Living With A Chronic Illness

Most little girls grow up with the dream of a fairy tale ending. A blossoming career, meeting the dream man, the princess wedding and a loving brood to complete the family unit. Not once will it cross anyone’s mind that having to deal and live with a life long illness is part of their happily ever after.

Well this is my reality. I live with a disease called Endometriosis and currently there is no known cure. Myself and the other 1.5 million women living with the condition in the UK live in hope that medical science continues to evolve and a cure will soon be discovered.

This post doesn’t have the intention of me wanting sympathy but to simply spread awareness. I guarantee that the majority of you reading hadn’t heard of the disease before now.
But my question is why..
WHY do people not know what Endometriosis is?
It affects approximately 176 million woman across the world. We should be shouting, screaming and more importantly focusing on why endometriosis happens and so we can find a cure.

The issue is that people appear to be ashamed to talk and with limited high profile people who have admitted to living with the condition the disease itself has hardly any public awareness. I have found that it is a difficult topic to explain as most people hear the words ‘uterus’ and recall with social awkwardness. In short Endo is where the lining of the womb grows in nonconventional parts of the body. Each month these cells then want to break down and leave the body, however they have no where to go and end up trapped causing serve pain. Frustratingly some of the symptoms can be deemed as ‘normal’ which makes the condition extremely hard to diagnose and a painstaking process. No pun intended.
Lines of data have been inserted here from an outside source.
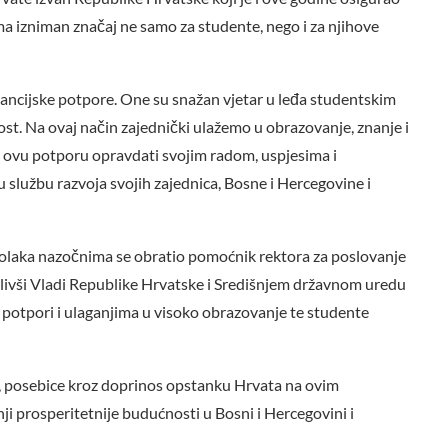
ma izniman značaj ne samo za studente, nego i za njihove
nancijske potpore. One su snažan vjetar u leđa studentskim
st. Na ovaj način zajednički ulažemo u obrazovanje, znanje i
 ovu potporu opravdati svojim radom, uspjesima i
 službu razvoja svojih zajednica, Bosne i Hercegovine i
e Čolaka nazočnima se obratio pomoćnik rektora za poslovanje
hvalivši Vladi Republike Hrvatske i Središnjem državnom uredu
 potpori i ulaganjima u visoko obrazovanje te studente
ti, posebice kroz doprinos opstanku Hrvata na ovim
nji prosperitetnije budućnosti u Bosni i Hercegovini i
I myself got my diagnosis after suffering with pain for a number of years but continuing with life as normal because I believed I was experiencing what all women do. However one day I collapsed at work and was rushed to hospital. After what seemed like a lifetime of being passed off with ridiculous conclusions like IBS and kidney stones I was sent to a specialist consultant who wanted me to have invasive surgery where a laparoscopy confirmed my condition. With the surgeon removing what he could of the disease he then informed me that I had what was called ‘Deep Hidden Endometriosis’ and that I would never be without pain again.

So there I was.. in my early twenties and facing a non-existent life constantly in pain, fatigued and with the probability that I could never have children of my own. It was only down to researching my condition and reading other peoples stories that inspired me learn and control my life. Yes I have a chronic illness that changes my lifestyle but that doesn’t mean I have to stop living it.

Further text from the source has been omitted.